Troubleshooting Help - Dead Volume After Loose Cable Cycling Power

Today, I was installing a new device near my ReadyNAS 104 (4x 4TB), and I noticed as I was finishing up that the power cable has apparently stopped staying in reliably and had been fluttering in and out of the socket (cycling the power rapidly). I went ahead and secured everything and booted up. It booted ok, but all of the volumes were gone.

 

I looked into it a little more and the data-0 volume went from redundant to degraded and then degraded to dead in the course of a couple minutes as a result of the power cycling. I've never had any problems until this, but I honestly have no idea what to do now.

 

I have backups, but they're not entirely up to date and due to the volume, they would take a LONG time to restore.

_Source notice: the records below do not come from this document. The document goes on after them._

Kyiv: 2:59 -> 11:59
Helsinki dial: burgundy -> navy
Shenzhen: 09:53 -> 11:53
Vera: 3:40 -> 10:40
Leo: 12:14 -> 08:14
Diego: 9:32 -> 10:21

I'm inclined to go find a new product that doesn't have such simple issues (I've also not been happy with its performance in genral), but in the mean time, I'd like to do whatever I can to get things back up and running.

 

I've read through several forum posts with people in similar situations, but power cycling, leaving it off for a little while, and looking for ATA errors hasn't revealed anything particularly helpful. 

 

The current error just says "Remove inactive volumes to use the disk. Disk # 1, 2, 3, 4."

 

The only option I feel like I have is a factory reset or reformat followed by a restore from backups. As this would take a couple weeks to finish, I'd like to try a few more things before I resolve to that.

 

Any advice would be very helpful!

Model: RN104|ReadyNAS 100 Series
Message 1 of 3
Sandshark
Sensei

Re: Troubleshooting Help - Dead Volume After Loose Cable Cycling Power

The existence of a data-0 volume is usually an indication that one drive got out of sync and then the NAS tried to mount it separately.  Since there cannot be two volumes named "data", it calls the second one "data-0".

 

Now, if you are lucky, three of the drives are still in sync and form a good, though non-redundant, volume.  The trick is figuring out which three.

 

The Volume tab may give you some hints.  Hover the mouse over each drive and one of the things that will show in the pop-up is what volume(s) the drive is a part of.  If three are a part of one volume (may be "data" or "data-0"), then those are the ones to try first.  Alternately, you can just try all combinations of three.  When doing so, it is best to use the boot menu and boot up in read-only mode to discover which combination works, then do a normal boot with that combination.  If it boots in normal mode with three drives, you can hot-insert the 4th, have the unit format it, and then it will re-sync.  Removing all partitions before insertion can sometimes make that go easier.

 

If you are unlucky and two drives were affected, then you are looking at a data recovery (expensive) situation or just kissing your non backed up data goodbye and doing a factory reset and backup restore.

Message 2 of 3
kevroy316
Aspirant

Re: Troubleshooting Help - Dead Volume After Loose Cable Cycling Power

Thank you for the reply. After fiddling around in the terminal for a bit via ssh, I'm fairly certain things are out of sync. I'm really a complete novice at how RAID works, but when I run mdadm --assemble --scan --verbose, I see several /dev/sd[abcd] values that have "No super block found... (Expected magic ######, got 0000000)" or similar. There are 4 sd[abcd]3 elements that are labelled 'slot 0' through 'slot 3' and contain about the right amount of space (~3.5TB each), but I'm not sure what to do with them to make it work.

 

I'm fairly resolved to losing everything since the last complete backup (though I have no idea how to get CrashPlan to give me 3.5 TB of data back - their download speeds are not good), but I'd like to make sure I've exhausted my options.

 

My next step is to unplug all the drives, stick them in my desktop, and try using testdisk.

 

Definitely open to try other steps though. I'm not going to give that shot until tomorrow evening.